L’Italie, bateau franco-suisse
Franco-suisse, oui. Avec un drapeau français devant et un drapeau suisse derrière. Mais celui-ci n’a jamais été en Italie, et pour cause: c’est un bateau du lac Léman. Nommé ainsi en 1906, en hommage aux ouvriers italiens du tunnel du Simplon, dont beaucoup moururent suite aux conditions de travail atroces de l’époque.
C’est un bateau belle-époque (si on peut dire!), destiné aux transports de passagers et qui fonctionnait à la vapeur. Comme encore un certain nombre (7, dont 4 ont gardé leur machine à vapeur). D’autres ont coulé, ou été détruits car trop vétustes, parqués et utilisés comme restaurants, et certains «dévaporisés» dans les années 50. La machine à vapeur, fonctionnant encore au charbon, n’avait plus la cote. Les bateaux actuellement vaporisés sont chauffés au fioul, nettement moins polluant que le charbon, et leur mécanique complexe et fragile nécessite beaucoup moins de personnel grâce aux commandes électriques et hydrauliques.

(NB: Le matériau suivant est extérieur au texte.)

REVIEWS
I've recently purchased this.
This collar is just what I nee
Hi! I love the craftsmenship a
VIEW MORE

L’Italie fait partie de ces bateaux «belle époque» restaurés, adaptés aux normes de sécurité less plus sévères, mais non revaporisés, pour des raisons de coûts astronomiques! Et même sans remettre la machine à vapeur, la rénovation de ce bateau aura coûté 14 millions de Francs suisses! (Dont 11 millions de dons privés).

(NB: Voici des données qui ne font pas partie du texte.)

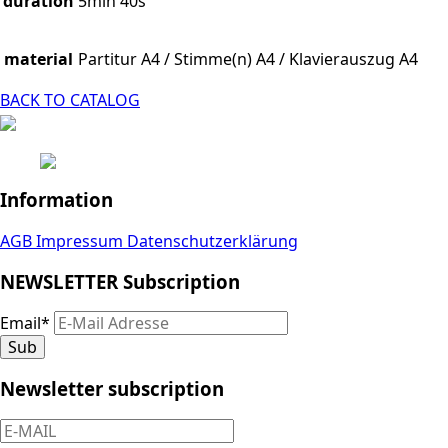
duration
5min 40s
material
Partitur A4 / Stimme(n) A4 / Klavierauszug A4
BACK TO CATALOG
Information
AGB
Impressum
Datenschutzerklärung
NEWSLETTER Subscription
Email
*
Sub
Newsletter subscription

Les raisons d’un coût pareil? Le souci du détail bien sûr, mais aussi les normes de sécurité draconiennes, puisqu’il a fallu repenser complètement la coque, y mettre des cloisons étanches, des systèmes d’alarme, des nouveaux moteurs diesels peu polluants, etc…
Il sera resté 10 ans désaffecté, en attendant son refinancement. Ne vous plaignez donc pas du prix relativement élevé des traversées du Lac, la CGN est largement déficitaire! À noter quand même que le demi-tarif CFF est appliqué, ce qui n’est pas le cas sur tous les lacs de Suisse.
Depuis la fin de l’année passée, je fais souvent le trajet Lausanne-Thonon, la plupart du temps dans un bateau moderne sans trop de charme: des rangées de sièges genre avion, et juste un mini-bar.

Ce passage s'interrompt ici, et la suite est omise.